The different feature sets of curated variants from ClinVar are stored in folder with naming pattern like:
features_last-interpreted-date(06-29-2017)_geq(greater and equal to)2/3(stars)_(wholeFeature)
- Folders end with wholeFeature contain 71 features with names listed below:
Effect, Structure_and_dynamics, Secondary_structure, Stability_and_conformational_flexibility, Conformational_flexibility, Special_structural_signatures, Signal_peptide, Transmembrane_protein, Functional_residue, Macromolecular_binding, Protein_binding, Disordered_interface, Ordered_interface, Metal_binding, PTM_site, Intrinsic_disorder, B-factor, Relative_solvent_accessibility, Helix, Strand, Loop, N-terminal_signal, Signal_helix, C-terminal_signal, Signal_cleavage, Cytoplasmic_loop, Transmembrane_region, Non_cytoplasmic_loop, Coiled_coil, Catalytic_site, Calmodulin_binding, DNA_binding, RNA_binding, PPI_residue, PPI_hotspot, MoRF, Allosteric_site, Cadmium_binding, Calcium_binding, Cobalt_binding, Copper_binding, Iron_binding, Magnesium_binding, Manganese_binding, Nickel_binding, Potassium_binding, Sodium_binding, Zinc_binding, Acetylation, ADP-ribosylation, Amidation, C-linked_glycosylation, Carboxylation, Disulfide_linkage, Farnesylation, Geranylgeranylation, GPI_anchor_amidation, Hydroxylation, Methylation, Myristoylation, N-terminal_acetylation, N-linked_glycosylation, O-linked_glycosylation, Palmitoylation, Phosphorylation, Proteolytic_cleavage, Pyrrolidone_carboxylic_acid, Sulfation, SUMOylation, Ubiquitylation, Stability
- Other folders contain 9 features (a subset of these 71 features. See section 2.3 in the paper) with names listed below:
Relative_solvent_accessibility, Allosteric_site, Catalytic_site, Secondary_structure, Stability_and_conformational_flexibility, Special_structural_signatures, Macromolecular_binding, Metal_binding, PTM_site
labels_last-interpreted-date(06-29-2017)_geq(greater and equal to)2/3(stars)
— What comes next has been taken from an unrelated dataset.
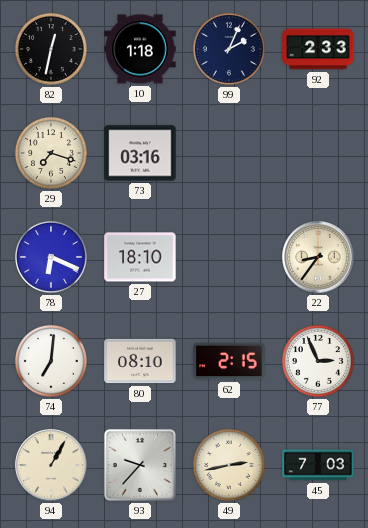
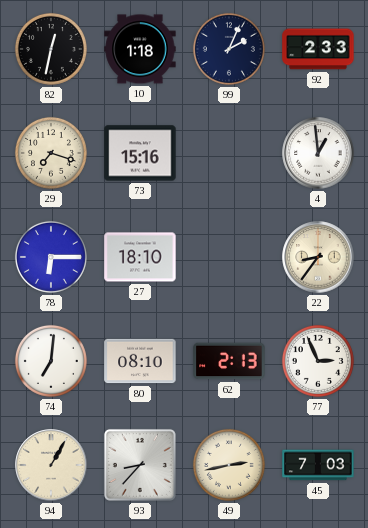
73: 03:16 -> 15:16
4: none -> 12:59
78: 6:19 -> 6:15
62: 2:15 -> 2:13
93: 9:37 -> 8:37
- Five classes are represented with number one to five:
Benign - 1
Likely Benign - 2
Uncertain - 3
Likely Pathogenic - 4
Pathogenic - 5
- Files with whole contain 71 features
- Files without whole contain 9 features
- Each file contains data for one gene.
- Files ending with clean only contains feauture matrix
- Files without clean additionally contains variant names and header information
The new data set collected for revision process is in folder /data_revision
We extended the scale of gene candidates to general genes availble in ClinVar dataset. The statistics for new gene set is shown below. For more details, check the file SI_new_genes_stat.xlsx.
- Benign - 460(9.52%)
- Likely Benign - 694(14.36%)
- Uncertain - 2806(58.05%)
- Likely Pathogenic - 282(5.83%)
- Pathogenic - 592(12.25%)
- total - 4834
In order to test generalization of the model on genes sharing no connection with BRCA1/2, the 9 old property features for this new gene set are used to train the model and compared with the performance of model trained on same feature set of old genes. Experiment shows comparable performance indicating good generalization of our model.
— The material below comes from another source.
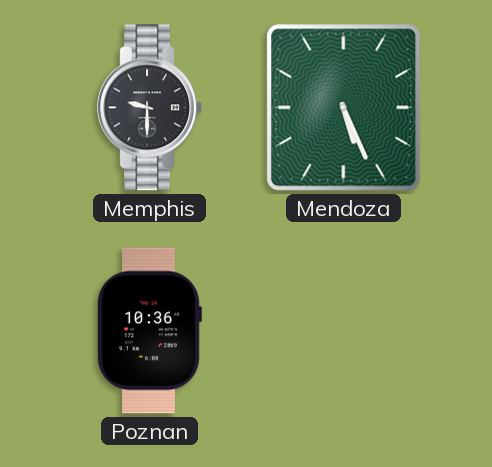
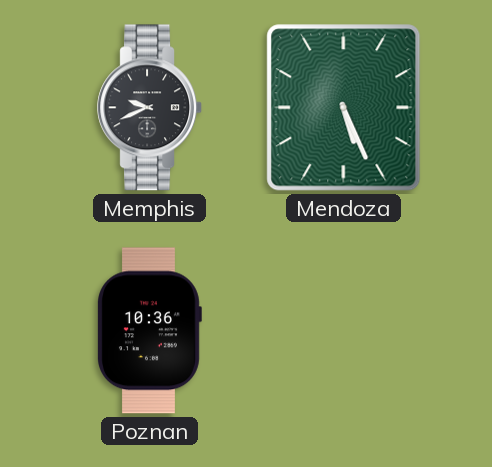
Memphis: 9:30 -> 9:41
Besides our old property features from Mutpred2, we ensambled more from dbNSFP database, including 6 pathogenicity scores and 8 conservation scores.
- 6 pathogenicity scores: SIFT_score, Polyphen2_HDIV_score, Polyphen2_HVAR_score, PROVEAN_score, REVEL_score, PrimateAI_score
- 8 conservation scores: GERP++_RS, phyloP100way_vertebrate, phyloP30way_mammalian, phyloP17way_primate, phastCons100way_vertebrate, phastCons30way_mammalian, phastCons17way_primate, bStatistic
To test whether we can have gain of performance if more features are included, this new 14 features is appended to old 9 features on old gene set and fed into the model. The result shows improvement over model trained on only 9 old features.